Ahhhh, ok. I didn’t see that, so missed it completely.
Actually some cisgender biological men wear binders as well, usually if they’ve gone through some sort of surgery on the chest or if they’re overweight and want to slim down appearances.
Otherwise, as everyone mentioned, Sam is a transman~
Oh Sam sweetie, you and I share a name and a tendency to bind much longer than we should. The suggested time is 8 to 12 hours. All day could include up to 16, even 18 hours. And if he’s doing farm work, that’s going to put a serious strain on his lungs. I can’t run while wearing my binder, it makes it hard to breath and my whole torso hurts.
Three of us here, then! Three Sams, all binders. :0
Be nice, Lee!!!!
I think he’s harsh ’cause he cares & Sam knows it.
(though the words might sting)
Lee’s furious faces are as fabulous as Sam’s sorrow one b^^d
Oh Sam… :,< *Cuddle*
Honestly the worse I’ve gotten from my binder (which I wear too tight anyways, need to stop doing that) is bruised ribs and/or a rash, even doing farm labor and working out, and I wear mine…about 12 hours a day?
I am relieved, in a weird way, to see gender dysphoria being brought up. I get tired of how glamoured trans characters are by the majority of comics.
And, seeing as I suffer from very severe gender dysphoria, this is very easy to relate to </3
I have one friend who was in the wrong body. He had DD breasts and his binder made him look flat. We all got so used to seeing him with his binder on that we forgot he isn’t meant to wear it at all times. He collapsed one day because his ribcage had been compressed for too long and his airflow had been strained too long. He was told he couldn’t use the binder anymore, period because of health reasons. I haven’t seen him being ‘comfortable’ for nearly four months. We all treat him male and when he read this page (over my shoulder) he started to cry saying there is no way not to feel pity for Sam right now because this reflects what some people do have to go through…beautiful page, from both of us.

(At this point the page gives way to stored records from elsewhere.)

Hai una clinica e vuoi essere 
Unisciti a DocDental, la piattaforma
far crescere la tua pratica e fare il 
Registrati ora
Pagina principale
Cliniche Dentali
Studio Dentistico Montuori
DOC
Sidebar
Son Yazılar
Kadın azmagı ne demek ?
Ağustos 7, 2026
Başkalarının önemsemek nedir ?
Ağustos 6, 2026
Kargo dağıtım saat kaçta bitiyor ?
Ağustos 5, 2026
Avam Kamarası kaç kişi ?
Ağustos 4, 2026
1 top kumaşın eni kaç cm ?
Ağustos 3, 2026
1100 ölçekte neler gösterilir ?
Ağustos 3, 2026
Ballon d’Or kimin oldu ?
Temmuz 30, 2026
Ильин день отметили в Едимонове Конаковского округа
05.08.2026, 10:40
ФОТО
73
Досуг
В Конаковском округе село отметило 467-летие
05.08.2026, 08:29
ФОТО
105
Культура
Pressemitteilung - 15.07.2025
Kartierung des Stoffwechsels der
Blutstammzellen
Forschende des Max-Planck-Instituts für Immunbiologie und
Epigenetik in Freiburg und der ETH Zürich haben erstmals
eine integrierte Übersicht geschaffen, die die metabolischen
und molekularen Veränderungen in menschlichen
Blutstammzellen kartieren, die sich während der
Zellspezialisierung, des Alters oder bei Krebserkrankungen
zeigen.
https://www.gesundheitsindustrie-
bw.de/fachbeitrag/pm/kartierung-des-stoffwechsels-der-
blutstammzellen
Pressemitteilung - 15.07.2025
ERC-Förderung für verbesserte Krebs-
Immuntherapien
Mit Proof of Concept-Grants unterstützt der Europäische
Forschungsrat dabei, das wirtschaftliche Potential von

I bound my breasts once for cosplay and it was the worst feeling in the world. More power to you sam.
I just have to say how much I appreciate transgender issues being brought up in the comic! I’m not transgender and I had no idea what an danger binding could be. These are definitely things people in general should be aware of so it’s just awesome to see it brought up here!

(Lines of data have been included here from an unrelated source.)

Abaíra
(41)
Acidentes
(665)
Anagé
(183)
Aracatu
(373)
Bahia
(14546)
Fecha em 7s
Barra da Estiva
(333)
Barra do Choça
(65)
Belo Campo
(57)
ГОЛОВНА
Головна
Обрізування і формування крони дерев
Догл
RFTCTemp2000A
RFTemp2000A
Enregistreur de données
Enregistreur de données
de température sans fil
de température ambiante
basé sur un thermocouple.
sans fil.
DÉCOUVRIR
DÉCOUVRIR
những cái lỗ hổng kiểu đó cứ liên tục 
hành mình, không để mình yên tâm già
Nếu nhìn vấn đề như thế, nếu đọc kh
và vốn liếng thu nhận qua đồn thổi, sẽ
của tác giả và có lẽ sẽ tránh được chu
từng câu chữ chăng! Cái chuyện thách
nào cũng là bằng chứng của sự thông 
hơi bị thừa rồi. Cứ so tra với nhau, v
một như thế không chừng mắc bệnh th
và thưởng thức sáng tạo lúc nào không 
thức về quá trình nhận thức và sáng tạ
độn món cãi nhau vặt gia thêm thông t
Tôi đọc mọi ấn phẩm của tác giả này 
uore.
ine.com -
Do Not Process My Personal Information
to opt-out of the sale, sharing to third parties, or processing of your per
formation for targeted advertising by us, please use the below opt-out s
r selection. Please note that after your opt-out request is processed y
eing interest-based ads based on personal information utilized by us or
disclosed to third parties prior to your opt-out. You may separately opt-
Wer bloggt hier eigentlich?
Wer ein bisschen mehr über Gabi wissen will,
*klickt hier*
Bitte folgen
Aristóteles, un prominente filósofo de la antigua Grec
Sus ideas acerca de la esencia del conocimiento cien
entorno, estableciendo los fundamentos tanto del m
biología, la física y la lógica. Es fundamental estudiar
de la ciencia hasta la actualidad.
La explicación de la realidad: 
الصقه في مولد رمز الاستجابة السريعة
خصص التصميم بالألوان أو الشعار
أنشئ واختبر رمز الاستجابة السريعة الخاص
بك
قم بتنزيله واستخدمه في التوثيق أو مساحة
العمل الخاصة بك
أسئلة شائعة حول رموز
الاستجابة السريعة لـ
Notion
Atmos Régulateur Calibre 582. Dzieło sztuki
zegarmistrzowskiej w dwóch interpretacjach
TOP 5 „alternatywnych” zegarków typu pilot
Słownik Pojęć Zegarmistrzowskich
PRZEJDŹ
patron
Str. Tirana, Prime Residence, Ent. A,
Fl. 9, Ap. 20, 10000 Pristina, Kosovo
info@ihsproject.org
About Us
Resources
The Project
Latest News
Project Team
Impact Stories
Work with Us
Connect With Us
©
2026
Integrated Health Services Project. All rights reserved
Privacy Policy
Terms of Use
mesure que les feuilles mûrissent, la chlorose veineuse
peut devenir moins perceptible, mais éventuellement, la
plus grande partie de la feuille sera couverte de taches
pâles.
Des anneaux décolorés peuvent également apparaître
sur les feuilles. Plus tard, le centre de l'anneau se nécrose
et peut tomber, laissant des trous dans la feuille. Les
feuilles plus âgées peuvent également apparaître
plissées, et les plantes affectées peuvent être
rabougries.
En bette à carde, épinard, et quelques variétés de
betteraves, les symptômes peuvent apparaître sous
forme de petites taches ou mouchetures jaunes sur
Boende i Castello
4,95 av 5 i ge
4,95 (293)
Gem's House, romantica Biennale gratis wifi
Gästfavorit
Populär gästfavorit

Sam, no. Never leave your binder on for more than 8 hours! I had to be in hospital for a month because I wore mine every day for 10+ hours for 6 months (including in gym class). Don’t do it. If there was one thing I could change about my life it would be that, it caused so much pain, physical and mental, in myself, family and friends. Please Sam, listen to Lee. For the love of God listen to Lee, honey!